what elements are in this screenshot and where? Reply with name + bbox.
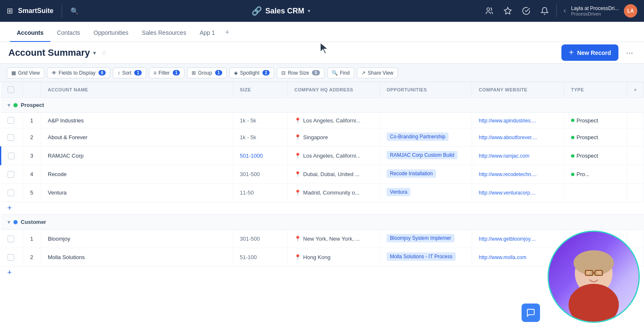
main-table-container: ACCOUNT NAME SIZE COMPANY HQ ADDRESS OPP… (0, 82, 644, 327)
row-checkbox[interactable] (8, 171, 14, 178)
location-icon: 📍 (294, 171, 301, 177)
row-number: 1 (23, 113, 41, 128)
add-tab-button[interactable]: + (222, 23, 233, 42)
website-link[interactable]: http://www.apindustries.... (479, 118, 536, 124)
user-name: Layla at ProcessDri... (571, 5, 619, 11)
tab-contacts[interactable]: Contacts (50, 24, 87, 42)
opportunities-cell: Co-Branding Partnership (380, 128, 472, 147)
row-checkbox[interactable] (8, 189, 14, 196)
find-label: Find (340, 70, 350, 76)
tab-accounts[interactable]: Accounts (10, 24, 50, 42)
find-icon: 🔍 (332, 70, 338, 76)
star-icon[interactable] (501, 4, 514, 18)
table-row[interactable]: 1 Bloomjoy 301-500 📍 New York, New York,… (1, 230, 644, 248)
row-checkbox[interactable] (8, 236, 14, 242)
account-name-cell[interactable]: Recode (41, 165, 233, 184)
people-icon[interactable] (483, 4, 496, 18)
group-label: Group (198, 70, 212, 76)
user-menu[interactable]: Layla at ProcessDri... ProcessDriven (562, 5, 619, 16)
website-link[interactable]: http://www.getbloomjoy.... (479, 236, 536, 242)
account-name-cell[interactable]: RAMJAC Corp (41, 147, 233, 165)
row-checkbox[interactable] (8, 153, 15, 159)
group-name-0: Prospect (21, 102, 44, 108)
row-checkbox[interactable] (8, 254, 14, 261)
row-checkbox[interactable] (8, 134, 14, 141)
filter-button[interactable]: ≡ Filter 1 (149, 67, 184, 78)
header-account-name[interactable]: ACCOUNT NAME (41, 82, 233, 98)
address-text: Hong Kong (303, 254, 330, 260)
website-link[interactable]: http://www.recodetechn.... (479, 171, 537, 177)
svg-point-3 (574, 250, 614, 275)
website-cell[interactable]: http://www.recodetechn.... (472, 165, 564, 184)
website-link[interactable]: http://www.molla.com (479, 254, 526, 260)
header-num (23, 82, 41, 98)
share-view-label: Share View (368, 70, 393, 76)
add-column-button[interactable]: + (627, 82, 644, 98)
select-all-checkbox[interactable] (8, 86, 14, 93)
group-chevron-1[interactable]: ▾ (8, 219, 10, 225)
avatar[interactable]: LA (624, 4, 637, 18)
find-button[interactable]: 🔍 Find (327, 67, 354, 78)
account-name-cell[interactable]: About & Forever (41, 128, 233, 147)
accounts-table: ACCOUNT NAME SIZE COMPANY HQ ADDRESS OPP… (0, 82, 644, 279)
share-view-button[interactable]: ↗ Share View (357, 67, 398, 78)
table-row[interactable]: 5 Ventura 11-50 📍 Madrid, Community o...… (1, 184, 644, 202)
address-cell: 📍 Los Angeles, Californi... (288, 147, 380, 165)
tab-opportunities[interactable]: Opportunities (87, 24, 135, 42)
table-row[interactable]: 3 RAMJAC Corp 501-1000 📍 Los Angeles, Ca… (1, 147, 644, 165)
header-size[interactable]: SIZE (233, 82, 288, 98)
view-toolbar: Account Summary ▾ ☆ + New Record ··· (0, 42, 644, 64)
sort-button[interactable]: ↕ Sort 1 (113, 67, 146, 78)
row-size-button[interactable]: ⊟ Row Size S (277, 67, 324, 78)
grid-view-button[interactable]: ▦ Grid View (7, 67, 44, 78)
website-cell[interactable]: http://www.ramjac.com (472, 147, 564, 165)
grid-view-label: Grid View (18, 70, 40, 76)
chat-button[interactable] (522, 304, 540, 322)
bell-icon[interactable] (538, 4, 551, 18)
search-icon[interactable]: 🔍 (70, 7, 79, 15)
account-name-cell[interactable]: A&P Industries (41, 113, 233, 128)
add-row-button[interactable]: + (1, 267, 19, 279)
row-checkbox[interactable] (8, 117, 14, 124)
group-row-customer: ▾ Customer (1, 215, 644, 230)
account-name-cell[interactable]: Bloomjoy (41, 230, 233, 248)
size-cell: 301-500 (233, 230, 288, 248)
header-website[interactable]: COMPANY WEBSITE (472, 82, 564, 98)
website-link[interactable]: http://www.venturacorp.... (479, 190, 535, 196)
fields-to-display-button[interactable]: 👁 Fields to Display 6 (47, 67, 111, 78)
website-cell[interactable]: http://www.aboutforever.... (472, 128, 564, 147)
row-checkbox-cell (1, 128, 23, 147)
type-cell: Prospect (564, 147, 627, 165)
crm-title-dropdown[interactable]: ▾ (308, 8, 310, 14)
account-name-cell[interactable]: Molla Solutions (41, 248, 233, 267)
table-row[interactable]: 4 Recode 301-500 📍 Dubai, Dubai, United … (1, 165, 644, 184)
group-chevron-0[interactable]: ▾ (8, 102, 10, 108)
new-record-button[interactable]: + New Record (561, 44, 619, 61)
add-row-button[interactable]: + (1, 202, 19, 214)
type-cell (564, 184, 627, 202)
header-opportunities[interactable]: OPPORTUNITIES (380, 82, 472, 98)
website-cell[interactable]: http://www.apindustries.... (472, 113, 564, 128)
website-link[interactable]: http://www.ramjac.com (479, 153, 530, 159)
table-row[interactable]: 2 About & Forever 1k - 5k 📍 Singapore Co… (1, 128, 644, 147)
table-row[interactable]: 1 A&P Industries 1k - 5k 📍 Los Angeles, … (1, 113, 644, 128)
type-cell: Prospect (564, 128, 627, 147)
website-link[interactable]: http://www.aboutforever.... (479, 135, 537, 140)
view-title-dropdown[interactable]: ▾ (93, 49, 96, 56)
spotlight-button[interactable]: ◈ Spotlight 2 (229, 67, 274, 78)
check-circle-icon[interactable] (519, 4, 533, 18)
header-address[interactable]: COMPANY HQ ADDRESS (288, 82, 380, 98)
favorite-icon[interactable]: ☆ (101, 49, 107, 57)
account-name-cell[interactable]: Ventura (41, 184, 233, 202)
tab-app1[interactable]: App 1 (193, 24, 222, 42)
row-number: 4 (23, 165, 41, 184)
location-icon: 📍 (294, 189, 301, 196)
table-row[interactable]: 2 Molla Solutions 51-100 📍 Hong Kong Mol… (1, 248, 644, 267)
website-cell[interactable]: http://www.venturacorp.... (472, 184, 564, 202)
apps-icon[interactable]: ⊞ (7, 6, 13, 16)
more-options-button[interactable]: ··· (623, 45, 636, 60)
group-button[interactable]: ⊞ Group 1 (187, 67, 227, 78)
tab-sales-resources[interactable]: Sales Resources (135, 24, 193, 42)
header-type[interactable]: TYPE (564, 82, 627, 98)
address-cell: 📍 New York, New York, ... (288, 230, 380, 248)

What needs to be done: Only a number is expected here: the count of lines in the records above that include the word "grid".

Solution below: 2